Wednesday, October 7, 2009

On Storefronts


I've been looking for a place for this press to occupy for what seems like forever. In actuality, its been about two and a half months of city-wide scouting missions on my bike and Craigslist scouring. Why it's taking so long is the fact that I'm looking for a bit of a needle-in-the-haystack type place. Specifically, a storefront, less than 500 square feet, in a primarily residential neighborhood.

This, I'm finding out, isn't normal. Most design studios and publishers, small or large, occupy office space, of which there is seemingly endless square feet to be had in this and many cities. Most printers, meanwhile, build their shops in the more industrial edges of cities. Both offices and industrial zones are, by their definition, out of the realm of general public life. You have to know where to go, maybe make a special trip, to get there. Christopher Alexander of the Center for Environmental Structure has a lot of good things to say about a lot of things, so I'll quote him,

"In modern times almost all cities create zones for "work" and other zones for "living" and in most cases enforce the separation by law. Two reasons are given for the separation. First, the work places need to be near each other, for commercial reasons. Second, workplaces destroy the quiet and safety of residential neighborhoods. But this separation creates enormous rifts in people's emotional lives… [It] reinforces the idea that work is a toil, while only family life is "living"—a schizophrenic view which creates tremendous problems for all the members of a family. In order to overcome this schism and re-establish the connection between love and work, central to a sane society, there needs to be a redistribution of all workplaces throughout the areas where people live…"

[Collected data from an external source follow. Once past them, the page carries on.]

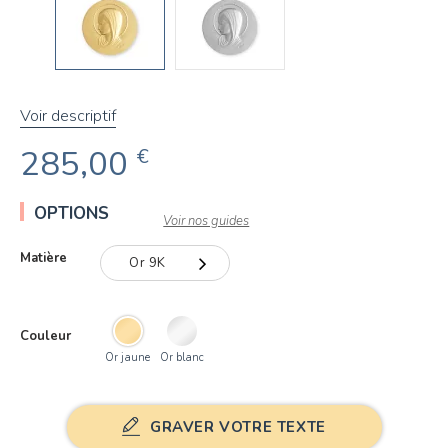
Voir descriptif
285,00
€
OPTIONS
Voir nos guides
Matière
Or 9K
Or 9K
Couleur
Or 18K
Or jaune
Or blanc
GRAVER VOTRE TEXTE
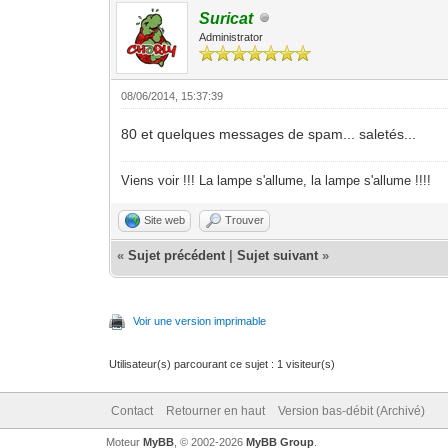
Suricat
Administrator
08/06/2014, 15:37:39
80 et quelques messages de spam... saletés...
Viens voir !!! La lampe s'allume, la lampe s'allume !!!!
Site web
Trouver
«
Sujet précédent
|
Sujet suivant
»
Voir une version imprimable
Utilisateur(s) parcourant ce sujet : 1 visiteur(s)
Contact
Retourner en haut
Version bas-débit (Archivé)
Moteur
MyBB
, © 2002-2026
MyBB Group
.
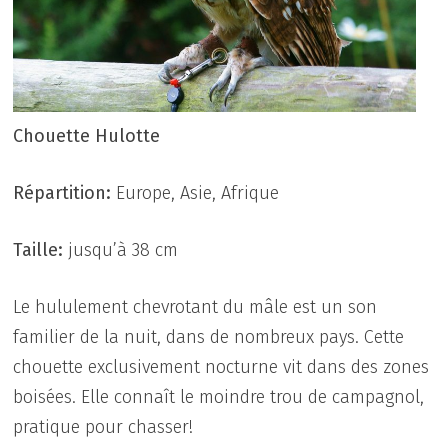
Chouette Hulotte
Répartition:
Europe, Asie, Afrique
Taille:
jusqu’à 38 cm
Le hululement chevrotant du mâle est un son
familier de la nuit, dans de nombreux pays. Cette
chouette exclusivement nocturne vit dans des zones
boisées. Elle connaît le moindre trou de campagnol,
pratique pour chasser!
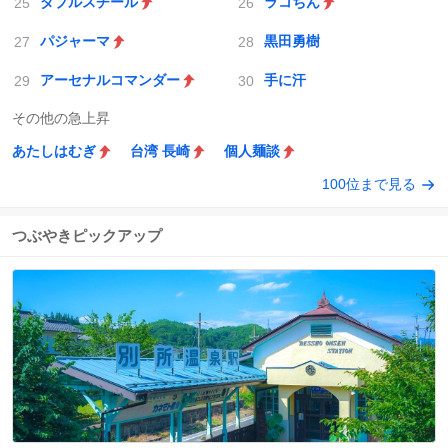
ダブルスチール
ラコちん
パジャーマ
黒田勇樹
アーセナルコマンダー
手に汗
その他の急上昇
あたしはむぎ
台湾 長崎
個人麺談
100位まで見る
つぶやきピックアップ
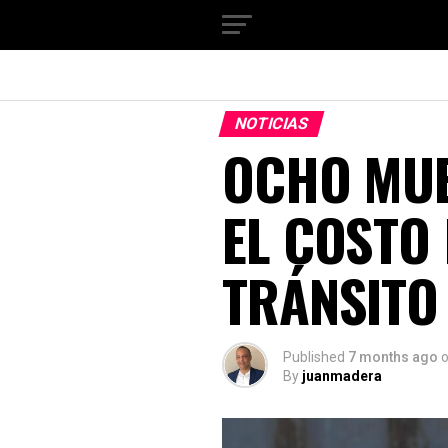
NOTICIAS
OCHO MUE
EL COSTO
TRÁNSITO 
Published
7 months ago
By
juanmadera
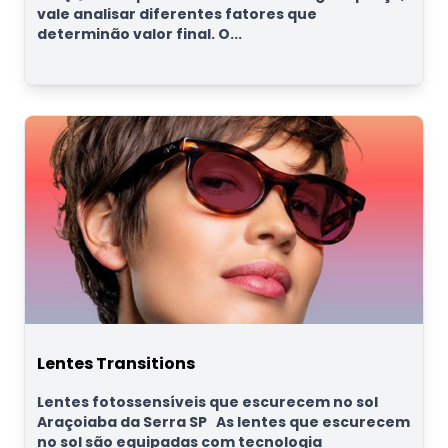
vale analisar diferentes fatores que
determinão valor final. O...
Lentes Transitions
Lentes fotossensíveis que escurecem no sol
Araçoiaba da Serra SP As lentes que escurecem
no sol são equipadas com tecnologia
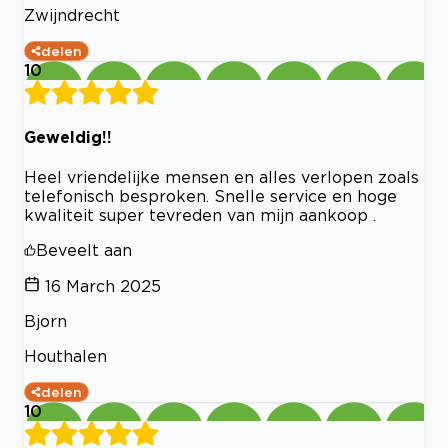
Zwijndrecht
delen
10
Geweldig!!
Heel vriendelijke mensen en alles verlopen zoals
telefonisch besproken. Snelle service en hoge
kwaliteit super tevreden van mijn aankoop .
Beveelt aan
16 March 2025
Bjorn
Houthalen
delen
10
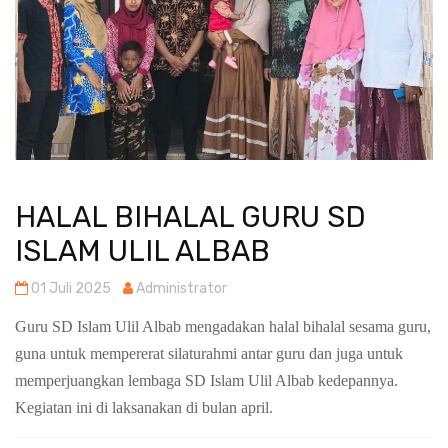
HALAL BIHALAL GURU SD
ISLAM ULIL ALBAB
01 Juli 2025
Administrator
Guru SD Islam Ulil Albab mengadakan halal bihalal sesama guru,
guna untuk mempererat silaturahmi antar guru dan juga untuk
memperjuangkan lembaga SD Islam Ulil Albab kedepannya.
Kegiatan ini di laksanakan di bulan april.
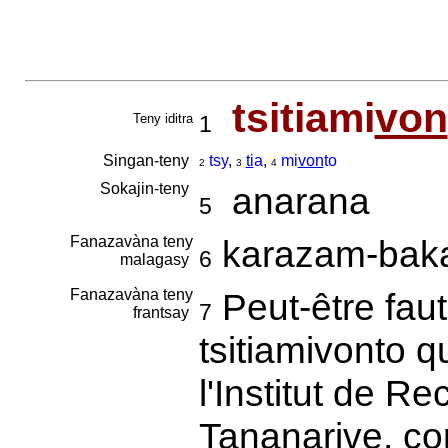
tsitiami
von
Teny iditra
1
Singan-teny
tsy
,
ti
a
,
mi
von
to
2
3
4
Sokajin-teny
anarana
5
Fanazavàna teny
karazam-bak
6
malagasy
Fanazavàna teny
Peut-être faut
7
frantsay
tsitiamivonto q
l'Institut de R
Tananarive, co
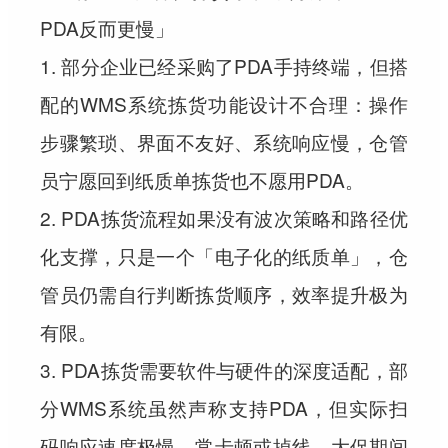
PDA反而更慢」
1. 部分企业已经采购了PDA手持终端，但搭
配的WMS系统拣货功能设计不合理：操作
步骤繁琐、界面不友好、系统响应慢，仓管
员宁愿回到纸质单拣货也不愿用PDA。
2. PDA拣货流程如果没有波次策略和路径优
化支撑，只是一个「电子化的纸质单」，仓
管员仍需自行判断拣货顺序，效率提升极为
有限。
3. PDA拣货需要软件与硬件的深度适配，部
分WMS系统虽然声称支持PDA，但实际扫
码响应速度极慢、常卡顿或掉线，大促期间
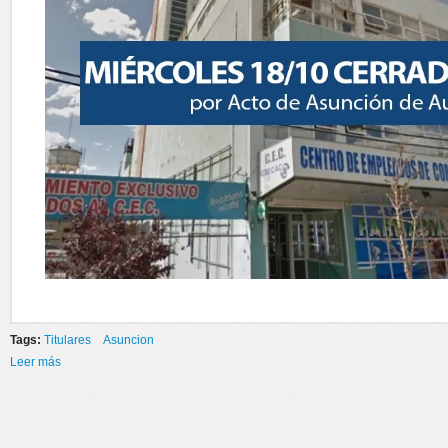
Tags:
Titulares
Asuncion
Leer más
sobre MIERCOLES 18/10 CERRADO DESDE LAS 12HS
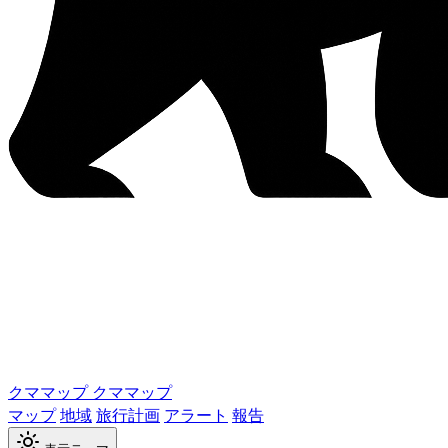
クママップ
クママップ
マップ
地域
旅行計画
アラート
報告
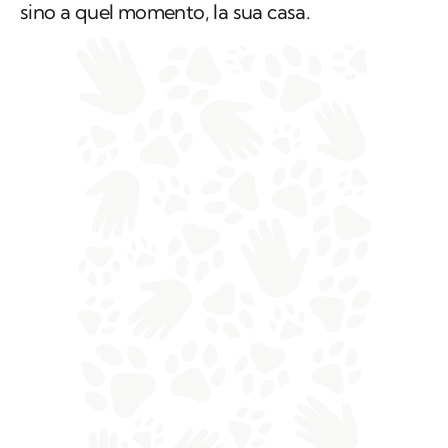
sino a quel momento, la sua casa.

I want my shop to be a part of the everyday life of wherever it ends up being. This weird little studio, producing goodness-knows-what, next to the drug store, the grocery, and the record shop. Again, Alexander:

"…We imagine a society in which work and family are far more intermingled than today; a society in which people—businessmen, artists, craftsmen, shopkeepers, professionals—work for themselves, alone and in small groups, with much more relation to their immediate surroundings than they have today. …In the case of the workshop, the public nature of the work is especially valuable. It brings the workshop out of the realm of backyard hobbies and into the public domain. The people working there have a view of the street; they are exposed to the people passing by. And the people passing learn something about the nature of the community. The children especially are enlivened by this contact. And according to the nature of the work, the public connection takes the form of a shopfront, a driveway for loading and unloading materials, a work bench in the open, a small meeting room…We therefore advocate provision for a substantial workshop with all the character of a real workplace and some degree of connection to the public street: at least a glancing connection so that people can see in and out; and perhaps a full connection, like an open shop front."

In this way, my shop and others like it add to their neighboorhood's sense what is possible. And that is something that seems to me to be sorely lacking in communities these days.